Architecture Overview

This document provides a high-level overview of the kup6s.com Kubernetes cluster architecture, explaining the key components, their relationships, and the design decisions behind the system.

System Design Philosophy

The kup6s.com infrastructure is built on three core principles:

  1. Infrastructure as Code (IaC): All infrastructure is defined declaratively using OpenTofu and CDK8S

  2. GitOps: Application deployments managed through ArgoCD, syncing from git repositories

  3. Layered Architecture: Clear separation between infrastructure tier (bootstrap) and application tier

Cluster Infrastructure (kube-hetzner/)

Platform Foundation

  • Kubernetes Distribution: K3S - lightweight, production-ready Kubernetes

  • Cloud Provider: Hetzner Cloud (cost-effective European provider)

  • Provisioning Tool: kube-hetzner Terraform module

  • IaC Tool: OpenTofu v2.17.4 (open-source Terraform fork)

Key Infrastructure Components

Deployed via OpenTofu extra-manifests during cluster bootstrap:

Storage Layer:

  • Longhorn: Cloud-native distributed block storage with replication and snapshots

  • SMB CSI Driver: Integration with Hetzner Storage Box for shared file storage

  • Crossplane: Dynamic S3 bucket provisioning on Hetzner Object Storage

Networking Layer:

  • Traefik: Ingress controller for HTTP/HTTPS routing

  • cert-manager: Automatic Let’s Encrypt TLS certificate management

GitOps Layer:

  • ArgoCD: Continuous deployment engine, syncs applications from git to cluster

Security Layer:

  • External Secrets Operator (ESO): Centralized secret management, syncs from external stores

Automation:

  • Auto-Uncordon CronJob: Automatically detects and uncordons nodes stuck in SchedulingDisabled state after K3s upgrades (runs every 5 minutes)

Credential Management Philosophy

CRITICAL: All credentials are managed via environment variables (TF_VAR_*):

  • The kube.tf file contains no hardcoded credentials

  • .env file stores credentials (git-ignored for security)

  • Before running OpenTofu commands: source .env

  • .env.example serves as template for required variables

See Security Model for detailed security architecture.

Application Deployments (argoapps/)

CDK8S for ArgoCD Applications

Uses CDK8S (Cloud Development Kit for Kubernetes) with TypeScript to define ArgoCD Applications as code:

  • Type-safe: Full IDE autocomplete and compile-time validation

  • Programmatic: Generate manifests using real programming language

  • DRY: Share common configuration patterns across applications

Directory Structure

argoapps/
├── main.ts              # Entry point that synthesizes all charts
├── apps/
│   ├── registry.ts      # Central registry of all application charts
│   ├── config.ts        # AppConfig interface definition
│   ├── kup/             # KUP organization apps
│   ├── programmatic/    # Programmatic organization apps
│   └── infra/           # Infrastructure apps
├── dist/                # Generated Kubernetes manifests (git-ignored)
└── imports/             # Generated K8S API types (cdk8s import)

Workflow

  1. Define ArgoCD Application in TypeScript (e.g., apps/kup/myapp.ts)

  2. Register in apps/registry.ts

  3. Build: npm run build → generates dist/myapp.k8s.yaml

  4. Apply: kubectl apply -f dist/myapp.k8s.yaml

  5. ArgoCD syncs application from external git repository

Infrastructure Deployments (dp-infra/)

Separate Repository for CDK8S Applications

Repository: git@git.bluedynamics.eu:kup6s/dp/dp-infra.git

This repository contains CDK8S-based infrastructure application deployments.
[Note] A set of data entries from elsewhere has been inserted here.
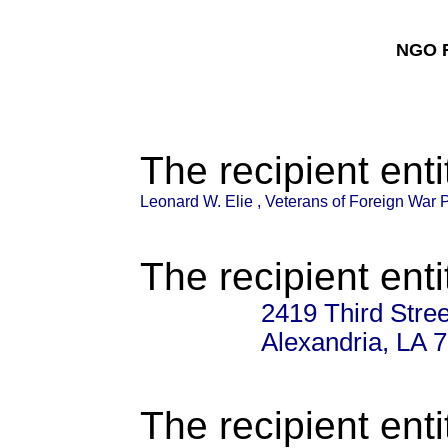
NGO F
The recipient enti
Leonard W. Elie , Veterans of Foreign War 
The recipient enti
2419 Third Stree
Alexandria, LA 
The recipient enti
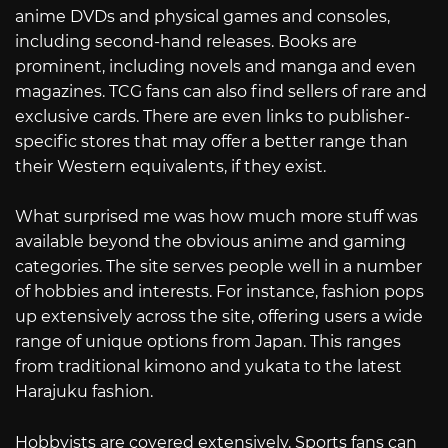
anime DVDs and physical games and consoles,
including second-hand releases. Books are
prominent, including novels and manga and even
magazines. TCG fans can also find sellers of rare and
exclusive cards. There are even links to publisher-
specific stores that may offer a better range than
their Western equivalents, if they exist.
What surprised me was how much more stuff was
available beyond the obvious anime and gaming
categories. The site serves people well in a number
of hobbies and interests. For instance, fashion pops
up extensively across the site, offering users a wide
range of unique options from Japan. This ranges
from traditional kimono and yukata to the latest
Harajuku fashion.
Hobbyists are covered extensively. Sports fans can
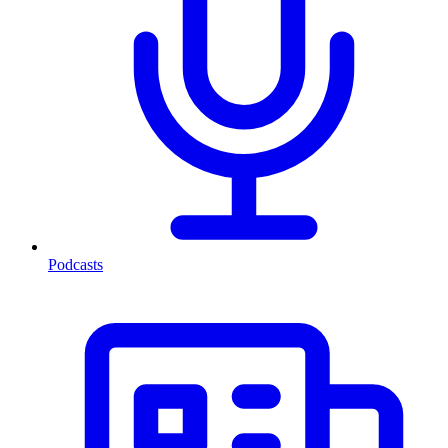
Podcasts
Unlike argoapps/ (which defines ArgoCD Applications), dp-infra/ contains the actual application manifests.

Directory Structure

dp-infra/
├── monitoring/          # Monitoring stack (Prometheus, Thanos, Loki, Grafana)
│   ├── charts/          # CDK8S TypeScript source code
│   ├── manifests/       # Generated K8S manifests (committed to git)
│   ├── config.yaml      # Central configuration
│   └── main.ts          # Entry point
├── gitlabbda/           # GitLab BDA platform deployment
│   ├── charts/          # CDK8S TypeScript source code
│   ├── manifests/       # Generated manifests (committed to git)
│   └── config.yaml      # Configuration
└── cnpg/                # CloudNativePG operator deployment
    ├── charts/
    ├── manifests/
    └── config.yaml

How It Works

  1. Development: Edit TypeScript constructs in charts/ directory

  2. Build: npm run build generates manifests in manifests/ directory

  3. Commit: Manifests are committed to git (ArgoCD reads from git)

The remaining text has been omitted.